Dört sene üniversite öğrenciliği, bir sene askerlik yaptım.
Çok güzel anılarım vardır o küçük ülkede.
Geçirdiğim seneler içinde Rauf Denktaş'la iki kez karşılaşma imkanım oldu. Hele birinde neredeyse çarpışıyorduk. Öğrenci yurdu gibi ikamet ettiğim Lefkoşa'daki Lapethos Otel'de bir toplantı ya da tören vardı. Denktaş da bu toplantıdaydı. Kuzey Kıbrıs'ta sık sık elektrik kesilirdi. Elektrik kesildiği zaman bizim otelde jeneratör çalıştırılırdı. O gün de elektrik kesintisi olmuştu ama jeneratörde bir arıza vardı. Bir süre çalışıp duruyordu. Tekrar çalıştırıyorduk, tekrar duruyordu. Otelde uzun süredir kalmakta olduğumuz için artık personel ile arkadaş olmuştuk ve o özel günde elimizden geldiğince(kalan diğer öğrencilerle birlikte) onlara yardım ediyorduk. En son tekrar elektrik kesilince teknisyen arkadaşa haber vermek üzere telaşla merdivenlerden yukarı doğru fırladım. Ancak anlaşılan Rauf Denktaş bu sık kesintiler sonrası gitmeye karar vermişti ve merdivenlerden iniyordu. Tam burun burunayken farkedip kenara çekilebildim. Bana gülümseyerek inmeye devam etti. Kendisi önde yürüyordu, birkaç kişilik heyeti de arkasından geliyordu. Son derece mütevazi bir tavırla, insanları selamlayarak otelden ayrıldı.

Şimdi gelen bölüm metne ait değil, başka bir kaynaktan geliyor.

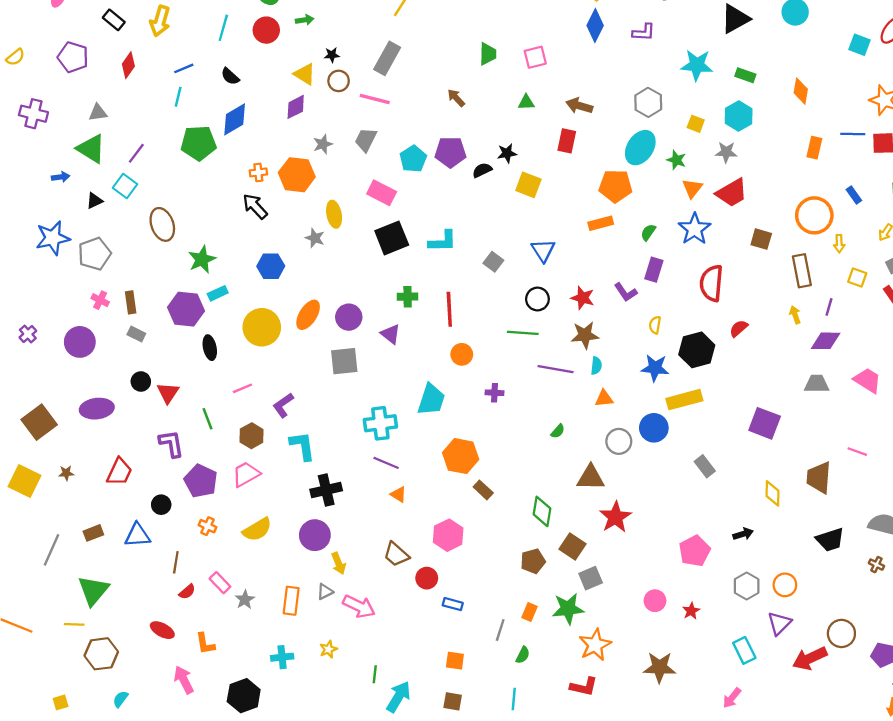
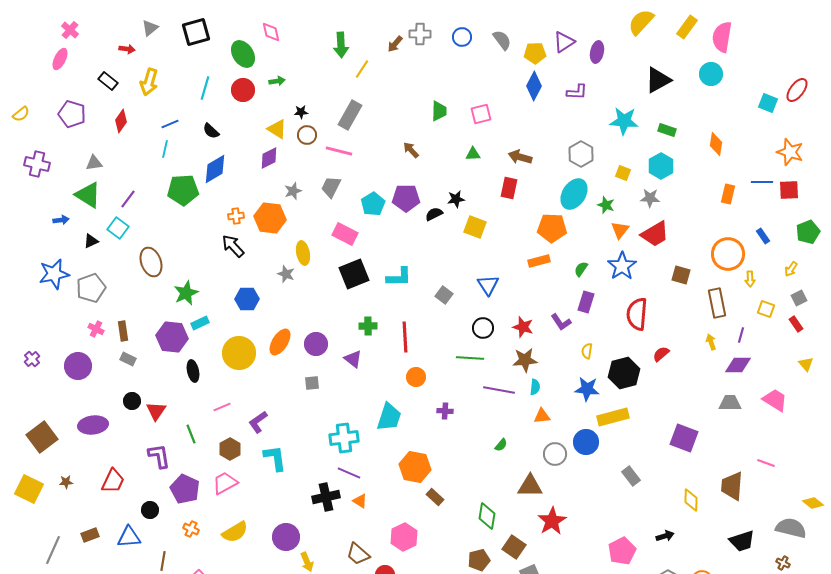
gray square: (344, 361) -> (312, 383), size x0.6
black cross: (326, 490) -> (326, 497), moved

Rauf Denktaş'ın geçen Cuma günü vefat etmesiyle Türk Dünyası'nın gerçek anlamdaki son özgürlük ve bağımsızlık mücadelecisi de kaybedilmiş oldu. Benim de şahit olduğum, Kuzey Kıbrıs'taki yeni nesil, özgürlüğün ve bağımsızlığın nasıl bir nimet olduğunu bilmiyor. Tıpkı Türkiye'dekilerin Cumhuriyet nimetini anlayamadıkları gibi. Kendilerine ölüm korkusunun olmadığı bağımsız bir ülke kazandıran bu insanın kıymetini asla bilemeyecekler.
Kuzey Kıbrıs, Rauf Denktaş'ın ölümüyle teslimiyet sürecine girmiş bulunuyor. Türkiye'de de Kuzey Kıbrıs'ı ikram etmek üzere tepsiye koymuş bir yönetim var; gidecek gibi de görünmüyor.
Bugün toprağa verilen Denktaş'ı büyük bir sevgi ve saygı ile selamlıyor, Allah'tan rahmet diliyorum.